Model & Train#

Pure and Feat model#

LibRecommender is a hybrid recommender system, which means you can choose whether to use features other than user behaviors or not. For models only use user behaviors, we classify them as pure models. This category includes UserCF, ItemCF, SVD, SVD++, ALS, NCF, BPR, RNN4Rec, Item2Vec, Caser, WaveNet, DeepWalk, NGCF, LightGCN.

Then for models that can include other features (e.g., age, sex, name etc.), we call them feat models. This category includes WideDeep, FM, DeepFM, YouTubeRetrieval, YouTubeRanking, AutoInt, DIN, GraphSage, PinSage.

The main difference on usage between these two kinds of models are:

1. pure models should use DatasetPure to process data, and feat models should use DatasetFeat to process data.

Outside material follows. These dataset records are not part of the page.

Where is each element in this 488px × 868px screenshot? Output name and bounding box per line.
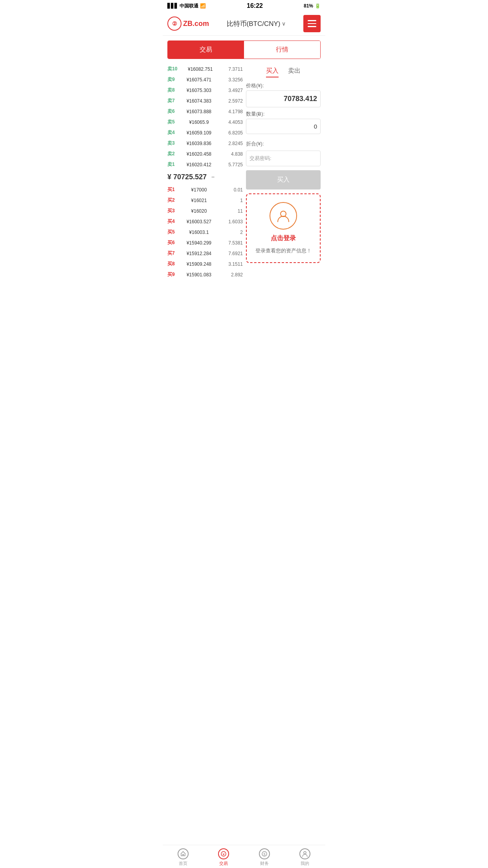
buy-price: ¥15940.299 (175, 240, 223, 246)
sell-price: ¥16065.9 (175, 120, 223, 125)
sell-price: ¥16039.836 (175, 141, 223, 146)
amount-field[interactable] (246, 119, 321, 134)
sell-order-row[interactable]: 卖9 ¥16075.471 3.3256 (166, 74, 244, 85)
sell-order-row[interactable]: 卖8 ¥16075.303 3.4927 (166, 85, 244, 96)
carrier-name: 中国联通 (180, 3, 198, 9)
buy-amount: 2.892 (223, 272, 243, 278)
price-change-icon: － (210, 173, 216, 181)
buy-amount: 7.5381 (223, 240, 243, 246)
buy-amount: 11 (223, 208, 243, 214)
menu-line-1 (308, 20, 316, 21)
app-header: ② ZB.com 比特币(BTC/CNY) ∨ (163, 12, 325, 36)
price-field[interactable] (246, 90, 321, 107)
amount-input[interactable] (250, 123, 317, 130)
buy-label: 买5 (167, 229, 175, 235)
sell-amount: 5.7725 (223, 162, 243, 167)
sell-order-row[interactable]: 卖3 ¥16039.836 2.8245 (166, 138, 244, 149)
buy-price: ¥15912.284 (175, 251, 223, 256)
sell-label: 卖10 (167, 66, 177, 72)
user-avatar-icon (270, 202, 297, 230)
buy-order-row[interactable]: 买5 ¥16003.1 2 (166, 227, 244, 237)
sell-amount: 2.5972 (223, 98, 243, 104)
status-right: 81% 🔋 (304, 3, 321, 9)
sell-amount: 4.4053 (223, 120, 243, 125)
buy-orders: 买1 ¥17000 0.01 买2 ¥16021 1 买3 ¥16020 11 … (166, 184, 244, 280)
sell-order-row[interactable]: 卖5 ¥16065.9 4.4053 (166, 117, 244, 127)
buy-label: 买1 (167, 186, 175, 193)
buy-order-row[interactable]: 买9 ¥15901.083 2.892 (166, 269, 244, 280)
current-price-row: ¥ 70725.527 － (166, 170, 244, 184)
status-time: 16:22 (247, 2, 263, 9)
sell-order-row[interactable]: 卖2 ¥16020.458 4.838 (166, 149, 244, 159)
header-title[interactable]: 比特币(BTC/CNY) ∨ (227, 19, 286, 28)
login-description: 登录查看您的资产信息！ (255, 247, 312, 254)
sell-order-row[interactable]: 卖4 ¥16059.109 6.8205 (166, 127, 244, 138)
sell-amount: 4.838 (223, 151, 243, 157)
menu-button[interactable] (303, 15, 321, 32)
sell-order-row[interactable]: 卖10 ¥16082.751 7.3711 (166, 64, 244, 74)
sell-order-row[interactable]: 卖1 ¥16020.412 5.7725 (166, 159, 244, 170)
market-pair-label: 比特币(BTC/CNY) (227, 19, 281, 28)
buy-button[interactable]: 买入 (246, 170, 321, 189)
buy-amount: 7.6921 (223, 251, 243, 256)
tab-buy[interactable]: 买入 (266, 67, 279, 77)
buy-price: ¥15909.248 (175, 261, 223, 267)
buy-price: ¥16003.527 (175, 219, 223, 224)
buy-order-row[interactable]: 买4 ¥16003.527 1.6033 (166, 216, 244, 227)
buy-price: ¥17000 (175, 187, 223, 193)
buy-label: 买6 (167, 239, 175, 246)
buy-label: 买7 (167, 250, 175, 257)
battery-icon: 🔋 (315, 3, 321, 9)
buy-price: ¥15901.083 (175, 272, 223, 278)
buy-amount: 0.01 (223, 187, 243, 193)
main-tab-bar: 交易 行情 (167, 40, 321, 59)
buy-label: 买3 (167, 208, 175, 214)
chevron-down-icon: ∨ (282, 20, 286, 27)
main-content: 卖10 ¥16082.751 7.3711 卖9 ¥16075.471 3.32… (163, 64, 325, 280)
tab-trade[interactable]: 交易 (168, 41, 244, 59)
sell-order-row[interactable]: 卖6 ¥16073.888 4.1798 (166, 106, 244, 117)
sell-price: ¥16075.471 (175, 77, 223, 83)
sell-label: 卖4 (167, 129, 175, 136)
tab-sell[interactable]: 卖出 (288, 67, 301, 77)
login-button-text[interactable]: 点击登录 (271, 234, 296, 243)
sell-orders: 卖10 ¥16082.751 7.3711 卖9 ¥16075.471 3.32… (166, 64, 244, 170)
status-left: ▋▋▋ 中国联通 📶 (167, 3, 206, 9)
total-row: 折合(¥): (246, 137, 321, 151)
buy-order-row[interactable]: 买7 ¥15912.284 7.6921 (166, 248, 244, 259)
buy-order-row[interactable]: 买1 ¥17000 0.01 (166, 184, 244, 195)
sell-price: ¥16073.888 (175, 109, 223, 114)
tab-market[interactable]: 行情 (244, 41, 320, 59)
buy-label: 买2 (167, 197, 175, 204)
sell-price: ¥16020.458 (175, 151, 223, 157)
password-row[interactable]: 交易密码: (246, 151, 321, 166)
buy-sell-tabs: 买入 卖出 (246, 64, 321, 82)
buy-order-row[interactable]: 买8 ¥15909.248 3.1511 (166, 259, 244, 269)
sell-price: ¥16059.109 (175, 130, 223, 136)
sell-label: 卖3 (167, 140, 175, 147)
buy-order-row[interactable]: 买3 ¥16020 11 (166, 206, 244, 216)
current-price: ¥ 70725.527 (167, 173, 207, 181)
login-prompt[interactable]: 点击登录 登录查看您的资产信息！ (246, 193, 321, 263)
sell-label: 卖2 (167, 151, 175, 157)
sell-price: ¥16074.383 (175, 98, 223, 104)
sell-label: 卖7 (167, 97, 175, 104)
logo-circle: ② (167, 17, 182, 31)
battery-level: 81% (304, 3, 313, 9)
menu-line-3 (308, 26, 316, 27)
buy-price: ¥16003.1 (175, 230, 223, 235)
sell-amount: 7.3711 (223, 66, 243, 72)
sell-label: 卖1 (167, 161, 175, 168)
buy-amount: 2 (223, 230, 243, 235)
status-bar: ▋▋▋ 中国联通 📶 16:22 81% 🔋 (163, 0, 325, 12)
sell-price: ¥16075.303 (175, 88, 223, 93)
price-input[interactable] (250, 95, 317, 103)
sell-label: 卖9 (167, 76, 175, 83)
buy-label: 买8 (167, 261, 175, 267)
sell-label: 卖5 (167, 119, 175, 125)
buy-order-row[interactable]: 买6 ¥15940.299 7.5381 (166, 237, 244, 248)
wifi-icon: 📶 (200, 3, 206, 9)
sell-order-row[interactable]: 卖7 ¥16074.383 2.5972 (166, 96, 244, 106)
sell-price: ¥16020.412 (175, 162, 223, 167)
buy-order-row[interactable]: 买2 ¥16021 1 (166, 195, 244, 206)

2. When using feat models, four parameters should be provided, i.e. [sparse_col, dense_col, user_col, item_col], as otherwise the model will have no idea how to deal with all kinds of features.

The fit() method is the sole method for training a model in LibRecommender. You can find some typical usages in these examples:

In fact, there exists two other kinds of model categories in LibRecommender, and we call them sequence and graph models. You can find them in the algorithm list.

Sequence models leverage information of user behavior sequence, whereas Graph models leverage information from graph. As you can see, these models overlap with pure and feat models. But no need to worry, the APIs remain the same, and you can just refer to the examples above.

Loss#

LibRecommender provides some options on loss type for ranking task. The default loss type for ranking is cross entropy loss. Since version 0.10.0, focal loss was added into the library. First introduced in Lin et al., 2018, focal loss down-weights well-classified examples and focuses on hard examples to get better training performance, and here is the implementation.

In order to choose which loss to use, simply set the loss_type parameter:

>>> model = Caser(task="ranking", loss_type="cross_entropy", ...)
>>> model = Caser(task="ranking", loss_type="focal", ...)

There are some special cases:

  • Some algorithms are hard to assign explicit loss type, including UserCF, ItemCF, ALS, Item2Vec, DeepWalk, so they don’t have loss_type parameter.

  • As its name suggests, BPR can only use bpr loss.

  • The YouTubeRetrieval algorithm is also different, its loss_type is either sampled_softmax or nce.

  • Finally, with RNN4Rec algorithm, one can choose three loss_type, i.e. cross_entropy, focal, bpr.

We are aware that these loss restrictions are hard to remember at once, so this leaves room for further improvements:)